- [Saved entries]

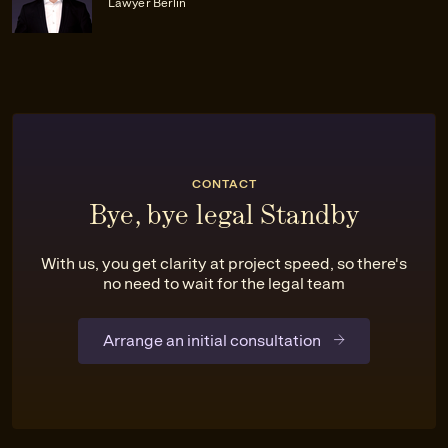
Lawyer Berlin
CONTACT
Bye, bye legal Standby
With us, you get clarity at project speed, so there's
no need to wait for the legal team
Arrange an initial consultation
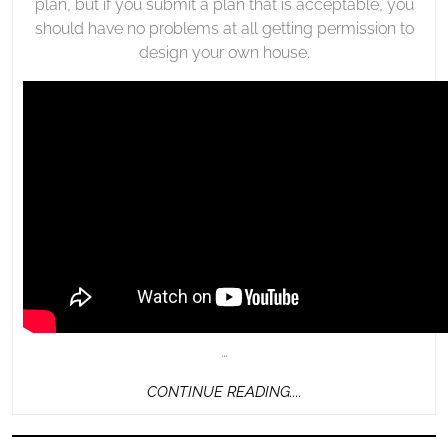
plan, but if you submit a plan that is acceptable, you
should have no problems at all getting permission to
design your own house.
…
CONTINUE
CONTINUE READING....
READING....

- [INSTRUCTIONS FOR THE TASK] Copy all the entries above exactly as they stand, except for the pictures.

- [EXERCISE ANSWER]
Lawyer Berlin
CONTACT
Bye, bye legal Standby
With us, you get clarity at project speed, so there's
no need to wait for the legal team
Arrange an initial consultation
plan, but if you submit a plan that is acceptable, you
should have no problems at all getting permission to
design your own house.
…
CONTINUE
CONTINUE READING....
READING....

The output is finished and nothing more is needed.